# Task to carry out
Copy out each line of the material in which the word "Returning" appears.

# Data under study
════

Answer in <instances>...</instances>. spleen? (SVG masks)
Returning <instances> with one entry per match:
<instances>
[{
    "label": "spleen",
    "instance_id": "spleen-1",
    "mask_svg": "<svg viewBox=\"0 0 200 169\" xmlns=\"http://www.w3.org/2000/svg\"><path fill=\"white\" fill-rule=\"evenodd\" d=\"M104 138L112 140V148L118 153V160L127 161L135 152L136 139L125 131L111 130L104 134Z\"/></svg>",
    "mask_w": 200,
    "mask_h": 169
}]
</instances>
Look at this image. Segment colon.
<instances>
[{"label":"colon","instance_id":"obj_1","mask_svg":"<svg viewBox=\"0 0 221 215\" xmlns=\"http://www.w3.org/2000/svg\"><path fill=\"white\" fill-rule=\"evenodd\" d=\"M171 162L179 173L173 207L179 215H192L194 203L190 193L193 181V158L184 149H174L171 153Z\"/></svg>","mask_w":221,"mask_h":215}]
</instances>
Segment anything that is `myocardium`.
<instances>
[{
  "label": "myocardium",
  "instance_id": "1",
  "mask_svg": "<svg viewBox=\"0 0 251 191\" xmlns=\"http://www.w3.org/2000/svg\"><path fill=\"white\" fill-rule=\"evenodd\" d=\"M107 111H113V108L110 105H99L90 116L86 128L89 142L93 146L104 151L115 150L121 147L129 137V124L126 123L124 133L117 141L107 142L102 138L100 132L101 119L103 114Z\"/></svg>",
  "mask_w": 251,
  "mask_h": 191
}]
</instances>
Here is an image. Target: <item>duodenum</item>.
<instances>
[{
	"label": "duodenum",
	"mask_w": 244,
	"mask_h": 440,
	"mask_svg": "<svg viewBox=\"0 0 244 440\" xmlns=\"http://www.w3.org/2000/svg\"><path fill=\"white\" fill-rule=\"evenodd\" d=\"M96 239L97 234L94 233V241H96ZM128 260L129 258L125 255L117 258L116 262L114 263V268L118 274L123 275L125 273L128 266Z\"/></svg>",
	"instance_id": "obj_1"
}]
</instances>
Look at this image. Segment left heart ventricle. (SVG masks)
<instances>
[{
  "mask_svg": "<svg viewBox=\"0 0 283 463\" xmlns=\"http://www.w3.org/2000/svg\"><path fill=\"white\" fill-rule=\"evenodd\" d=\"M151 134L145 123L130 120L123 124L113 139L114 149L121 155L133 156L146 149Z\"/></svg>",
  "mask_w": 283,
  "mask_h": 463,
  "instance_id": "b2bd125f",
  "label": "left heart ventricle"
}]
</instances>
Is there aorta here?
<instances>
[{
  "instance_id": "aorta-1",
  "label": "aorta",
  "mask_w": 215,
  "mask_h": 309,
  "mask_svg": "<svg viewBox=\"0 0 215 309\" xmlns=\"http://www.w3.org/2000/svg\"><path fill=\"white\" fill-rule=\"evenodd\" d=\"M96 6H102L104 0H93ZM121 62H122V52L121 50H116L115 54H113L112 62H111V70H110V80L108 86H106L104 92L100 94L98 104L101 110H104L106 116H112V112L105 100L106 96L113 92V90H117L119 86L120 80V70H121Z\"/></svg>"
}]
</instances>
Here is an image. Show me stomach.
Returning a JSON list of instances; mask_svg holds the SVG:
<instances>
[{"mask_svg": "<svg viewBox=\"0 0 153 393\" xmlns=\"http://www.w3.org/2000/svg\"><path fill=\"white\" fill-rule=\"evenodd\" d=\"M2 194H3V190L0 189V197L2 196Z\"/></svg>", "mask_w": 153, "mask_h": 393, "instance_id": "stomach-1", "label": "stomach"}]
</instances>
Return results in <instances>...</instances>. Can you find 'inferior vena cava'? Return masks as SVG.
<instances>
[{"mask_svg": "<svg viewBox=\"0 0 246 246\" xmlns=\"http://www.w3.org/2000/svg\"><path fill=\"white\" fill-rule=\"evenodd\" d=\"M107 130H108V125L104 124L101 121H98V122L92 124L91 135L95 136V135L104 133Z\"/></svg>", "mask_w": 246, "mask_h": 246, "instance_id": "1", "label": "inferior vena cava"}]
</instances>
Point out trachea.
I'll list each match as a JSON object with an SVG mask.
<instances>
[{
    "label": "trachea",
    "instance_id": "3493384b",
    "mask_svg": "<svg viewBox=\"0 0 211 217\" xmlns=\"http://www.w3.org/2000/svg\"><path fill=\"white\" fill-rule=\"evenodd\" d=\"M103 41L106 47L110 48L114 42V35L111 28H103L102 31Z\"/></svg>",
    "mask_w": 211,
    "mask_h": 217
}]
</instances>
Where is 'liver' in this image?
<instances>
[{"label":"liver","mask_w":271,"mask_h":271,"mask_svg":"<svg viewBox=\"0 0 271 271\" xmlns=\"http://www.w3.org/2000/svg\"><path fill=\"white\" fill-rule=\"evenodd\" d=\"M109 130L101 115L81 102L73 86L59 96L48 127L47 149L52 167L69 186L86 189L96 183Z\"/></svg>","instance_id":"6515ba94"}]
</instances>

════

# Answer
Returning <instances> with one entry per match:
Returning a JSON list of instances; mask_svg holds the SVG:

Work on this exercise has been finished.